US College Students Experience 102 Alcohol-Related Consequences During Their Studies, Including Blacking Out

by Erudera News Nov 01, 2022

people drinking.jpg

College students in the United States experience 102 alcohol-related consequences, among which blacking out or missing school or work, a study by the Pennsylvania State University has found.

According to findings published in Addictive Behaviors, students who believe their parents disapprove of the drinking consequences have more chances of suffering the negative effects of alcohol, Erudera.com reports.

The study involved a total of 1,700 students at a large, public northeastern US university, surveying them twice a year during their four years of studies.

“We often think of peers as having an influence on drinking behaviors, but we found that parents can make a difference, even after their child has left home,” research professor at the Edna Bennett Pierce Prevention Center and clinical psychologist Kimberly Mallett said.

Some 97 percent of respondents said they have experienced “a hangover the morning after drinking” at least once in four years. Other common consequences were “saying or doing embarrassing things,” at least once, which was mentioned by 96.1 percent of survey participants, or being “pressured or forced to have sex with someone because they were too drunk to prevent it,” cited by approximately 25 percent of respondents.
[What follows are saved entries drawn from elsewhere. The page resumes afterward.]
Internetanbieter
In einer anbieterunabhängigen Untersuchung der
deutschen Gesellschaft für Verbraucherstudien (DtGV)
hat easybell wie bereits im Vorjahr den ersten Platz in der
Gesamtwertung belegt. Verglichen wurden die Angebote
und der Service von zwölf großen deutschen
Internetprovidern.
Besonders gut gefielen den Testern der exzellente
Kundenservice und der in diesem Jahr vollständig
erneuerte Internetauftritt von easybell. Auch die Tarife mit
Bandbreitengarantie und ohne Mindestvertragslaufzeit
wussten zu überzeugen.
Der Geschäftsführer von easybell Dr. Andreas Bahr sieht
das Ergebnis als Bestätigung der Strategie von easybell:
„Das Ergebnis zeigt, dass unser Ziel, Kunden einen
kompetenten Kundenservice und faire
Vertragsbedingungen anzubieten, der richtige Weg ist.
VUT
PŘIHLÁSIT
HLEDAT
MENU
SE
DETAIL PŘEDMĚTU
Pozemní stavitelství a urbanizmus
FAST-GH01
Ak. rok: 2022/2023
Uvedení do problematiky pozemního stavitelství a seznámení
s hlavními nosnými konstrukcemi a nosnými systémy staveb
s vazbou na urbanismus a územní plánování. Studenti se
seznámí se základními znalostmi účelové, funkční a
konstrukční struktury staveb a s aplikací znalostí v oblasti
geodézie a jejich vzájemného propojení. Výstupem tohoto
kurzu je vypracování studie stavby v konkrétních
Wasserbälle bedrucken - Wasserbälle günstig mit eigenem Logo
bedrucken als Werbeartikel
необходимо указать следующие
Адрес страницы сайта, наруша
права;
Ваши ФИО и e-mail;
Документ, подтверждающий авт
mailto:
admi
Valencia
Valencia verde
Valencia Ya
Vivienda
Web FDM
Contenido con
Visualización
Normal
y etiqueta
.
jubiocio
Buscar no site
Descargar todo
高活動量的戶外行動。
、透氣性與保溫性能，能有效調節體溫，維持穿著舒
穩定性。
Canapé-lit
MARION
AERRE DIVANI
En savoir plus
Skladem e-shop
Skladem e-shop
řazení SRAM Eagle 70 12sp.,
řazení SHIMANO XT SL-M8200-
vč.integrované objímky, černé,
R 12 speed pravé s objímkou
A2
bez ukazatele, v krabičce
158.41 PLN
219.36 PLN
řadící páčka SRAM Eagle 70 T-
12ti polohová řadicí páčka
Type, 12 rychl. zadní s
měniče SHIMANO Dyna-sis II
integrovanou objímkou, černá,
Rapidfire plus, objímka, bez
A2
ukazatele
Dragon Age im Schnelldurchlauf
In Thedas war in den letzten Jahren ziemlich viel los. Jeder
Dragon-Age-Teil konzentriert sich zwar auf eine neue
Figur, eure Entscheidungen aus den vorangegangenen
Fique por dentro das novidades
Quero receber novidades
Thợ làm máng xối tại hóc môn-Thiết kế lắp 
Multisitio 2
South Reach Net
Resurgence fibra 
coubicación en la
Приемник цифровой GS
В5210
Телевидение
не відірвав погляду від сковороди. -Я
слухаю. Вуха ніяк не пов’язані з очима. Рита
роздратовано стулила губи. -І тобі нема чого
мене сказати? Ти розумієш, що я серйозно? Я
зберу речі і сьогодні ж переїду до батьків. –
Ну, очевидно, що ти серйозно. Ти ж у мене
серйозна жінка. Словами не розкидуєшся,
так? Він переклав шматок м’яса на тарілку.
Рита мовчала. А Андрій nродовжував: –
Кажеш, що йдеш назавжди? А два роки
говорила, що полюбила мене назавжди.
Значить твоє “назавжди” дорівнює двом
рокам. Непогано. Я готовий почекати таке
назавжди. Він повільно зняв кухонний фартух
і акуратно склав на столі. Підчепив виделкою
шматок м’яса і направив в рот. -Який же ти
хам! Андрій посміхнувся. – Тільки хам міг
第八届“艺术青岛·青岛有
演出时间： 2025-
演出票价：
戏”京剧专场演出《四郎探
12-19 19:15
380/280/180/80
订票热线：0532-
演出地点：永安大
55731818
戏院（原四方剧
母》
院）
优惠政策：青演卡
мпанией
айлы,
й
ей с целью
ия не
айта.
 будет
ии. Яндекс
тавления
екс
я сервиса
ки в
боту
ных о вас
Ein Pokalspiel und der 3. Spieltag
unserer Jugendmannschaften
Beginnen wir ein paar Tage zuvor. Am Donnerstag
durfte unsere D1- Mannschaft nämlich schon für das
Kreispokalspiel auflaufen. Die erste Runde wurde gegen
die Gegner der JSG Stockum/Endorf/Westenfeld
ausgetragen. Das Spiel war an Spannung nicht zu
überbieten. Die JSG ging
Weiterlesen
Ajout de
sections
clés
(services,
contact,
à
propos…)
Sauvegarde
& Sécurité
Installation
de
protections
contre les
“More than 70% of respondents said they ‘needed larger amounts of alcohol to feel any effect,’ which is concerning because this indicates increased tolerance to alcohol and is an early risk factor for developing an alcohol use disorder,” Mallett stressed, adding that parents have an impact on students when it comes to drinking habits and its consequences.

She advised parents, among other things, to talk with their children about the possible drinking consequences or research strategies that can help the latter stop drinking to not put themselves at greater risk.

National Institute on Alcohol Abuse and Alcoholism (NIAAA) states that drinking affects college students and their families in many communities. Data indicate that over 80 percent of college students drink alcohol. The same notes that every year, 1,825 college students (BAC) aged between 18 and 24 die from alcohol-related consequences, including accidents.

Moreover, 599,000 students aged between 18 and 24 have harmed themselves unintentionally because of being drunk, whereas some 696,000 students of the same age reported to have been assaulted by other students who were under the influence of alcohol.

NIAAA found that 90 percent of college students between 18 and 24 became addicted to drinking, but only 5 percent of them sought treatment for the problem.